Monday, September 10, 2012

Street Cred Can Be Insurmountable Because Progressives Rule!

Ah, if only I could finish writing a song that would be much easier to absorb than text, especially if the tune were so catchy as to....oh well, you get the idea. My brother was a top honors Stanford Graduate. I remember a book he passed to my Dad, then on to me, Allan Bloom's, "The Closing Of The American Mind" in 1988.

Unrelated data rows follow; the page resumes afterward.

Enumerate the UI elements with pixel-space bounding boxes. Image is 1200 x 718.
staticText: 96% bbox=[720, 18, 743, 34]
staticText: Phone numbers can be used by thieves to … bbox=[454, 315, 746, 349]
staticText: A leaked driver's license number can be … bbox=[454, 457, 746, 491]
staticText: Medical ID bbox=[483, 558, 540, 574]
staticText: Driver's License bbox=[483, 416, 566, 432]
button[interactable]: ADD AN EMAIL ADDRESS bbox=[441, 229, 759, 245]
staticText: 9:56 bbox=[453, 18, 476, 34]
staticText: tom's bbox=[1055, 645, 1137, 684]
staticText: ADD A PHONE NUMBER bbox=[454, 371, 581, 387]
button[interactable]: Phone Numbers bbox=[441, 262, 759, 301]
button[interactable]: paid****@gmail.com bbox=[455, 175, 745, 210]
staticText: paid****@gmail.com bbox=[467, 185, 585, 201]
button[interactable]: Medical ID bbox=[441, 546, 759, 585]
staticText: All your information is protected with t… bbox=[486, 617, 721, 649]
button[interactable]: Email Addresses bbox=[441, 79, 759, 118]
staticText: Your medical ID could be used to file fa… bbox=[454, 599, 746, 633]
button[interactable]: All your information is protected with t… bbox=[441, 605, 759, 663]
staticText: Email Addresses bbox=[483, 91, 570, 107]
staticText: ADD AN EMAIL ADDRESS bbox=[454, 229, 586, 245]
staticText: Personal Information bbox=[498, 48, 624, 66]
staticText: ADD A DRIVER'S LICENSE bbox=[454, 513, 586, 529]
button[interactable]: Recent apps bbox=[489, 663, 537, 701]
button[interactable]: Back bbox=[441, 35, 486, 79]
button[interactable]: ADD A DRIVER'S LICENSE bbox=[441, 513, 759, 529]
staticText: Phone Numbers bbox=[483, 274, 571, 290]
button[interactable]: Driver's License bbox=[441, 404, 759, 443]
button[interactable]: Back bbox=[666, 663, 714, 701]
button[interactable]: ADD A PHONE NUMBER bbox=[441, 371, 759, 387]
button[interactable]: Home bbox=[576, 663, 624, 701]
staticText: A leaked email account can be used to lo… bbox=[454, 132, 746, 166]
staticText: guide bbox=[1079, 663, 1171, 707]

It was the very beginning of what we have come to view as "political correctness" and, in effect, the polarity within our culture that has delivered us to this point where the majority of us are incapable of discussing, let alone dissolving our differences. What exists is an annoying self righteousness on "both sides" that would certainly make Jesus blush. The link is to Amazon, because I find the comments so all encompassing. Mr Bloom's assertions were not political but philosophical in nature. Over the years since 1988, there has been a subtle selection process that has modified free debate in American Universities. I was so glad to hear about Bruce Bawer's new book, "The Victim's Revolution" that picks up where Bloom lets off.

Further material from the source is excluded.